Les dernières volontés de Heather Ferguson est un livre pour goûter au plaisir délicieux de l’Ailleurs, c’est une histoire de secret de famille, comme il y en a tant, le charme en plus.

« La table en bois est couverte d’incrustations, des traces d’un esprit qui s’ennuie ou qui vagabonde. Des formes géométriques, des suites de nombres, des croissants de lune et, au milieu de la table, deux hippocampes côte à côte, un grand et un petit. Aloïs a l’estomac qui se déchire. Ses joues s’embrasent. Ce sont les deux hippocampes de la gravure accrochée entre les deux fenêtres du petit bureau, au-dessus du poêle à pétrole. Deux hippocampes qui dansent, ballotés par la houle, dans un mouvement perpétuel. Aloïs passe doucement ses doigts sur l’incrustation. Il ferme les yeux. Il a neuf ans. Il est dans le petit bureau. il n’a pas le droit être là. Son cœur bat. Son père vient de rentrer, le trousseau de clés a tinté dans le vestibule. Il va monter.(…) »

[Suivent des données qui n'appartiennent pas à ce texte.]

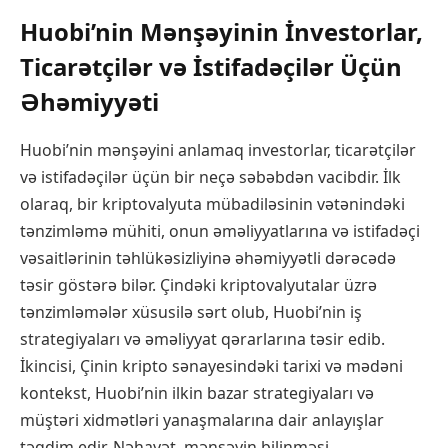
Huobi’nin Mənşəyinin İnvestorlar,
Ticarətçilər və İstifadəçilər Üçün
Əhəmiyyəti
Huobi’nin mənşəyini anlamaq investorlar, ticarətçilər
və istifadəçilər üçün bir neçə səbəbdən vacibdir. İlk
olaraq, bir kriptovalyuta mübadiləsinin vətənindəki
tənzimləmə mühiti, onun əməliyyatlarına və istifadəçi
vəsaitlərinin təhlükəsizliyinə əhəmiyyətli dərəcədə
təsir göstərə bilər. Çindəki kriptovalyutalar üzrə
tənzimləmələr xüsusilə sərt olub, Huobi’nin iş
strategiyaları və əməliyyat qərarlarına təsir edib.
İkincisi, Çinin kripto sənayesindəki tarixi və mədəni
kontekst, Huobi’nin ilkin bazar strategiyaları və
müştəri xidmətləri yanaşmalarına dair anlayışlar
təqdim edir. Nəhayət, mənşəyin bilinməsi,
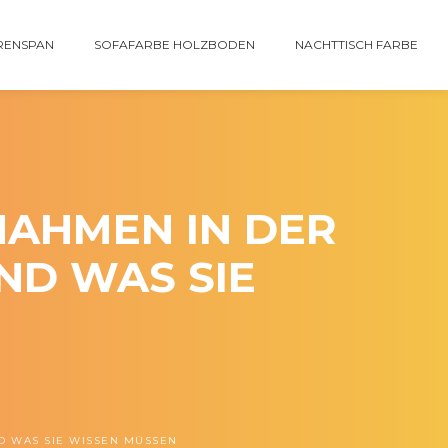
RENSPAN
SOFAFARBE HOLZBODEN
NACHTTISCH FARBE
HMEN IN DER W
D WAS SIE W
 WAS SIE WISSEN MÜSSEN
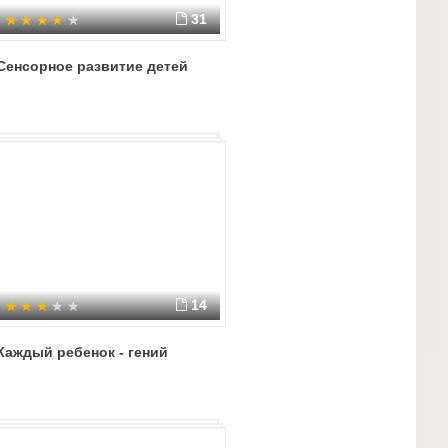
31
Сенсорное развитие детей
14
Каждый ребенок - гений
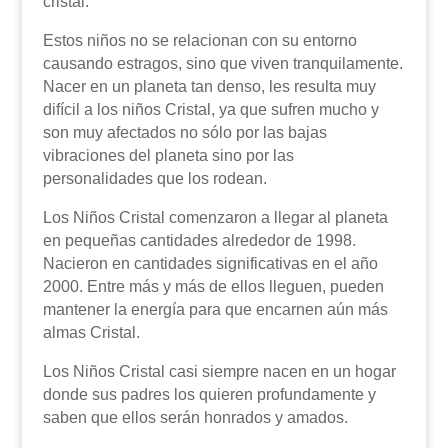
cristal.
Estos niños no se relacionan con su entorno
causando estragos, sino que viven tranquilamente.
Nacer en un planeta tan denso, les resulta muy
difícil a los niños Cristal, ya que sufren mucho y
son muy afectados no sólo por las bajas
vibraciones del planeta sino por las
personalidades que los rodean.
Los Niños Cristal comenzaron a llegar al planeta
en pequeñas cantidades alrededor de 1998.
Nacieron en cantidades significativas en el año
2000. Entre más y más de ellos lleguen, pueden
mantener la energía para que encarnen aún más
almas Cristal.
Los Niños Cristal casi siempre nacen en un hogar
donde sus padres los quieren profundamente y
saben que ellos serán honrados y amados.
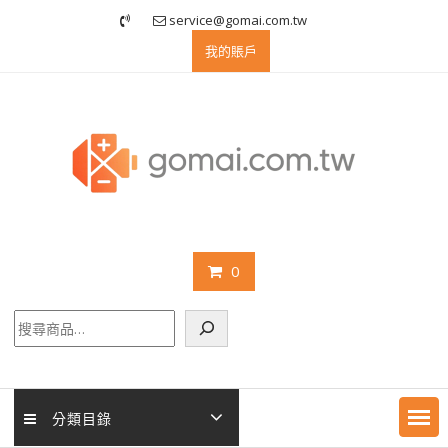
Skip
service@gomai.com.tw
to
我的賬戶
content
0
搜
尋
分類目錄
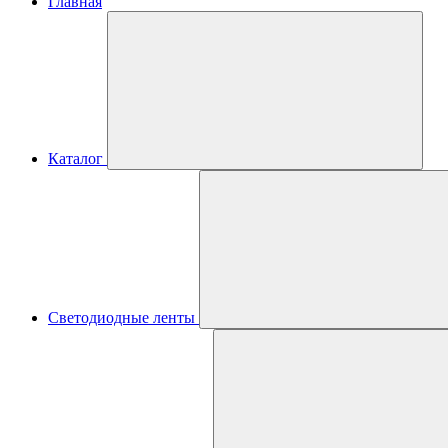
Главная
Каталог
Светодиодные ленты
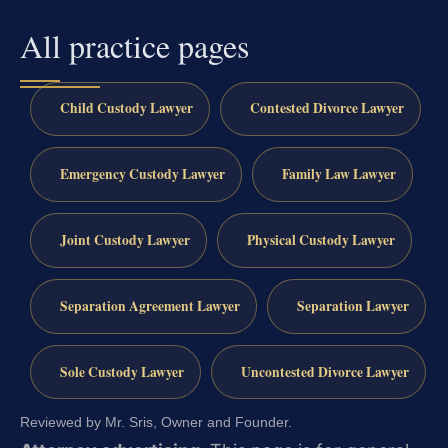
All practice pages
Child Custody Lawyer
Contested Divorce Lawyer
Emergency Custody Lawyer
Family Law Lawyer
Joint Custody Lawyer
Physical Custody Lawyer
Separation Agreement Lawyer
Separation Lawyer
Sole Custody Lawyer
Uncontested Divorce Lawyer
Reviewed by Mr. Sris, Owner and Founder.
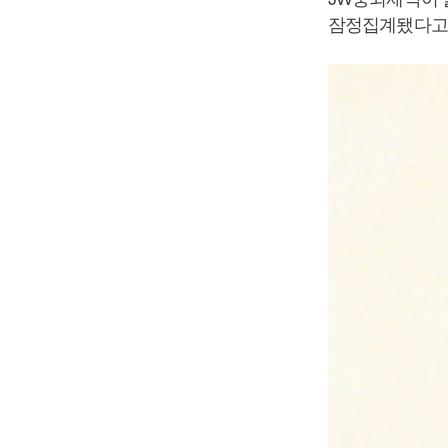
잠정집계됐다고 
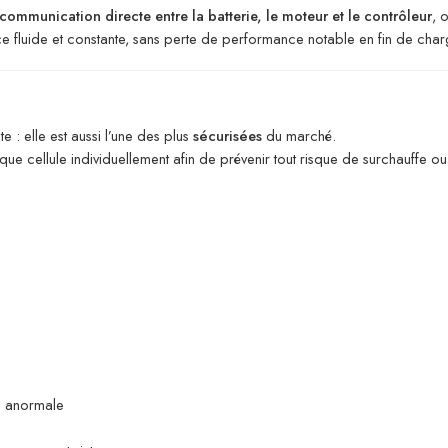
communication directe entre la batterie, le moteur et le contrôleur
, 
ce fluide et constante, sans perte de performance notable en fin de char
 : elle est aussi l’une des plus
sécurisées
du marché.
aque cellule individuellement afin de prévenir tout risque de surchauffe o
e anormale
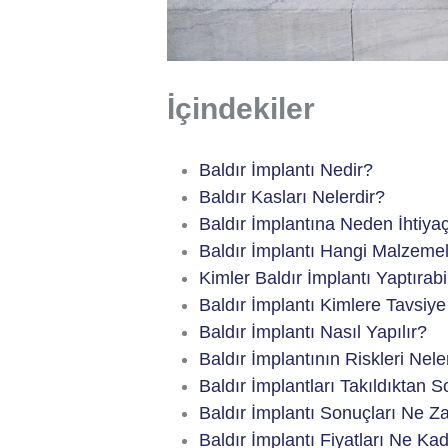
İçindekiler
Baldır İmplantı Nedir?
Baldır Kasları Nelerdir?
Baldır İmplantına Neden İhtiy
Baldır İmplantı Hangi Malzemel
Kimler Baldır İmplantı Yaptırabi
Baldır İmplantı Kimlere Tavsiy
Baldır İmplantı Nasıl Yapılır?
Baldır İmplantının Riskleri Nele
Baldır İmplantları Takıldıktan 
Baldır İmplantı Sonuçları Ne 
Baldır İmplantı Fiyatları Ne Ka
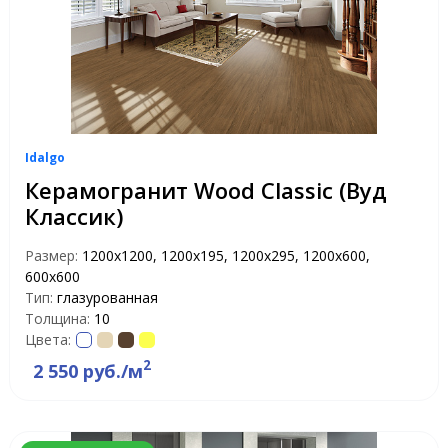
Idalgo
Керамогранит Wood Classic (Вуд
Классик)
Размер:
1200х1200, 1200х195, 1200х295, 1200х600,
600х600
Тип:
глазурованная
Толщина:
10
Цвета:
2
2 550 руб./м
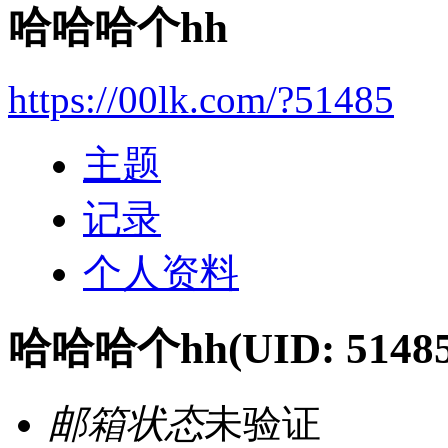
哈哈哈个hh
https://00lk.com/?51485
主题
记录
个人资料
哈哈哈个hh
(UID: 5148
邮箱状态
未验证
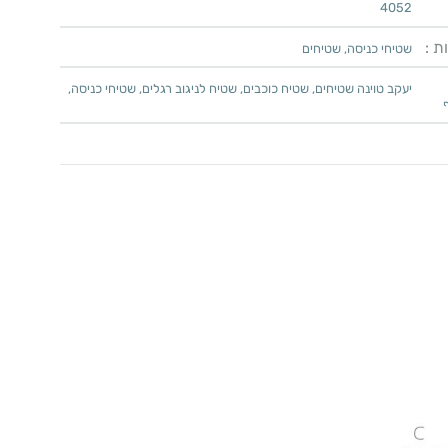
4052
ת :
שטיחי כניסה
,
שטיחים
יעקב טוינה שטיחים
,
שטיח כוכבים
,
שטיח לניגוב רגלים
,
שטיחי כניסה
,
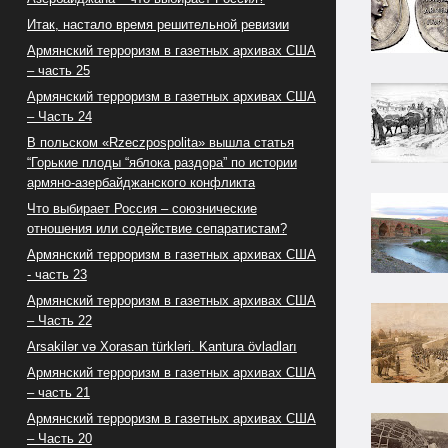
Итак, настало время решительной ревизии
Армянский терроризм в газетных архивах США
– часть 25
Армянский терроризм в газетных архивах США
– Часть 24
В польском «Rzeczpospolita» вышла статья
“Горькие плоды “яблока раздора” по истории
армяно-азербайджанского конфликта
Что выбирает Россия – союзнические
отношения или содействие сепаратистам?
Армянский терроризм в газетных архивах США
- часть 23
Армянский терроризм в газетных архивах США
– Часть 22
Arsakilər və Xorasan türkləri. Kantura övladları
Армянский терроризм в газетных архивах США
– часть 21
Армянский терроризм в газетных архивах США
– Часть 20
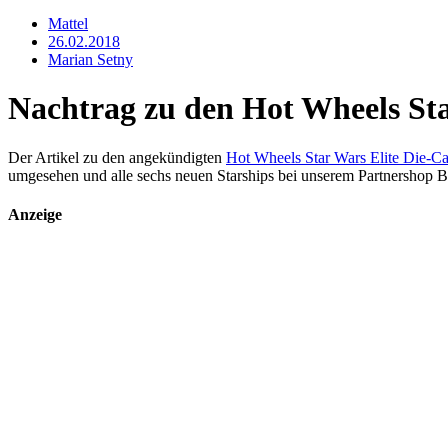
Mattel
26.02.2018
Marian Setny
Nachtrag zu den Hot Wheels Sta
Der Artikel zu den angekündigten
Hot Wheels Star Wars Elite Die-C
umgesehen und alle sechs neuen Starships bei unserem Partnershop B
Anzeige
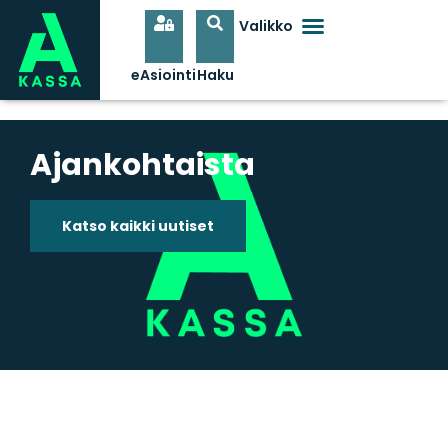
Ajankohtaista
Katso kaikki uutiset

Il y a beaucoup d’humilité au sein de cette balade écossaise, une plume discrète qui engendre un monde où l’idée de quête, de destin et de choix donnent à la vie, la valeur d’une épopée.

Fanny.

Photo : D.R.

Impression très forte d’être tombée sur un véritable trésor. Je découvre cette autrice et sa plume délicate.

Ce roman est une caresse, une douce et mélancolique parenthèse dans des paysages écossais magiques.

Aloïs vient d’hériter d’une maison dans un tout petit village près d’Inverness. Ce libraire parisien transporte sa solitude à plus de 1000km de chez lui et tente de déchiffrer le mystère de cet héritage auquel rien ne semble le raccrocher.

Il se sent étrangement bien dans cette région dépouillée de tout artifice, lui le Parisien de toujours. Sur les traces du passé d’Heather, en côtoyant celles et ceux qui l’ont connue, c’est sa propre vie qui se teintera d’une lumière nouvelle.

J’ai maintenant, forcément, furieusement envie de retourner en Écosse…

Aurélie.

Les dernières volontés de Heather McFerguson, Sylvie Wojcik, Arléa, 144 p. , 17€.